» Work to complete: Up to and including the final line, please copy every line exactly, starting from the one that contains "hình HMI. Cắt" in the material below.

______________________________

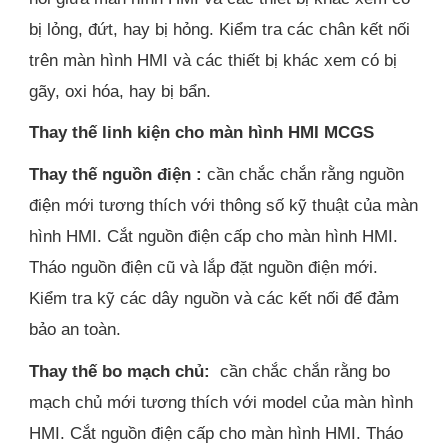
bị lỏng, đứt, hay bị hỏng. Kiểm tra các chân kết nối
trên màn hình HMI và các thiết bị khác xem có bị
gãy, oxi hóa, hay bị bẩn.
Thay thế linh kiện cho màn hình HMI MCGS
Thay thế nguồn điện :
cần chắc chắn rằng nguồn
điện mới tương thích với thông số kỹ thuật của màn
hình HMI. Cắt nguồn điện cấp cho màn hình HMI.
Tháo nguồn điện cũ và lắp đặt nguồn điện mới.
Kiểm tra kỹ các dây nguồn và các kết nối để đảm
bảo an toàn.
Thay thế bo mạch chủ:
cần chắc chắn rằng bo
mạch chủ mới tương thích với model của màn hình
HMI. Cắt nguồn điện cấp cho màn hình HMI. Tháo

______________________________

» Response:
hình HMI. Cắt nguồn điện cấp cho màn hình HMI.
Tháo nguồn điện cũ và lắp đặt nguồn điện mới.
Kiểm tra kỹ các dây nguồn và các kết nối để đảm
bảo an toàn.
Thay thế bo mạch chủ:
cần chắc chắn rằng bo
mạch chủ mới tương thích với model của màn hình
HMI. Cắt nguồn điện cấp cho màn hình HMI. Tháo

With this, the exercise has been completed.